JASS6とは?建築工事標準仕様書 鉄骨工事の概要

JASS6は、日本建築学会(AIJ)が発行する「建築工事標準仕様書・同解説 JASS6 鉄骨工事」のことです。JASSは「Japanese Architectural Standard Specification」の略で、工事の種類ごとに番号が振られています。6番が鉄骨工事を扱います。

この記事について

仕様書類は版(年度)によって内容が改訂されます。本記事は学習用の概要です。実務で参照する際は、必ず最新版の原典(日本建築学会の刊行物)を確認してください。

位置づけ:設計と施工をつなぐ標準仕様

鋼構造設計規準が「どう設計するか」を定めるのに対し、JASS6は鉄骨を「どうつくり、どう建てるか」という工事(施工)の標準仕様を定めます。
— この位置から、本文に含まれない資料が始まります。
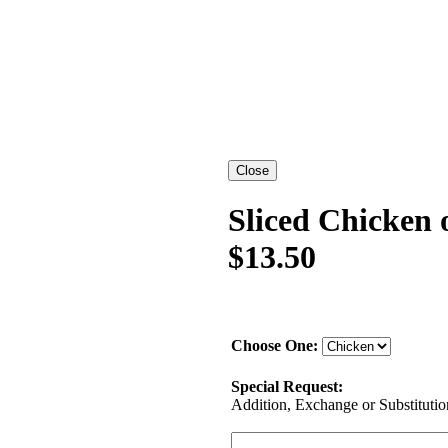
Sliced Chicken 
$13.50
Choose One:
Special Request:
Addition, Exchange or Substitution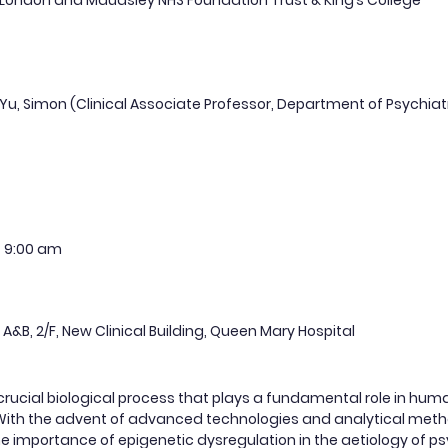
 London and Maudsley NHS Foundation Trust & King’s College
i Yu, Simon (Clinical Associate Professor, Department of Psychiat
4
9:00 am
 A&B, 2/F, New Clinical Building, Queen Mary Hospital
 crucial biological process that plays a fundamental role in hu
. With the advent of advanced technologies and analytical met
e importance of epigenetic dysregulation in the aetiology of psychi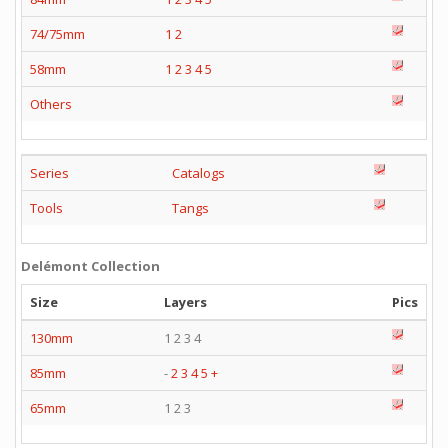
74/75mm
1
2
58mm
1
2
3
4
5
Others
Series
Catalogs
Tools
Tangs
Delémont Collection
Size
Layers
Pics
130mm
1 2 3 4
85mm
-
2
3
4
5
+
65mm
1 2 3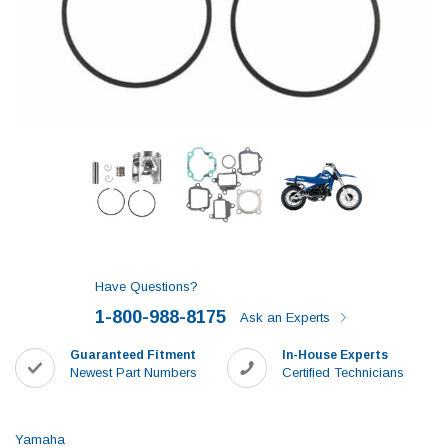
Have Questions?
1-800-988-8175
Ask an Experts
Guaranteed Fitment
In-House Experts
Newest Part Numbers
Certified Technicians
Yamaha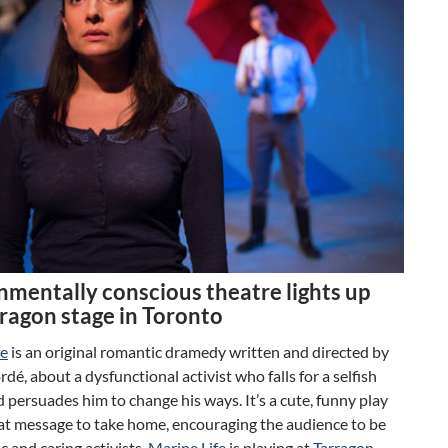
nmentally conscious theatre lights up
rragon stage in Toronto
fe
is an original romantic dramedy written and directed by
dé, about a dysfunctional activist who falls for a selfish
 persuades him to change his ways. It’s a cute, funny play
eat message to take home, encouraging the audience to be
 and caring activists.
Marine Life
is playing at
Tarragon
設計図書で「鉄骨工事はJASS6による」と引用されることが多く、施工品質のよりどころになります。

JASSシリーズの例

番号工事
JASS5鉄筋コンクリート工事
JASS6鉄骨工事
JASS4 / 他各種工事(杭・地業ほか)

JASS6が扱う主な内容

  • 材料:鋼材・溶接材料・高力ボルトなどの品質。
  • 工作(製作):けがき・切断・孔あけ・組立、製作精度。
  • 溶接:溶接施工・溶接技能者・溶接部の品質と検査(超音波探傷など)。
  • 高力ボルト接合:摩擦面の処理、締付け管理(トルク・ナット回転法)。
  • 建方:現場での組立・建入れ直し・精度管理。
  • 検査:受入検査・製品検査・現場検査。

実務での使い方

  • 設計図書・特記仕様書で「鉄骨工事はJASS6による」と引用し、施工の標準を示す。
  • 溶接・高力ボルトの品質管理基準や精度の許容差の根拠として参照する。
  • 製作工場(ファブ)のグレード(J・R・M・H・S)と合わせて、製作・検査体制を確認する。
あわせて読みたい

設計の基本は「鋼構造設計規準」、接合部は「鋼構造接合部設計指針」、標準ディテールは「梁継手・接合部標準図集(SCSS-H97)」をどうぞ。

まとめ

  • JASS6は日本建築学会による「建築工事標準仕様書 鉄骨工事」。
  • 材料・工作・溶接・高力ボルト・建方・検査など施工の標準を定める。
  • 設計図書で引用され、施工品質のよりどころになる。最新版を確認する。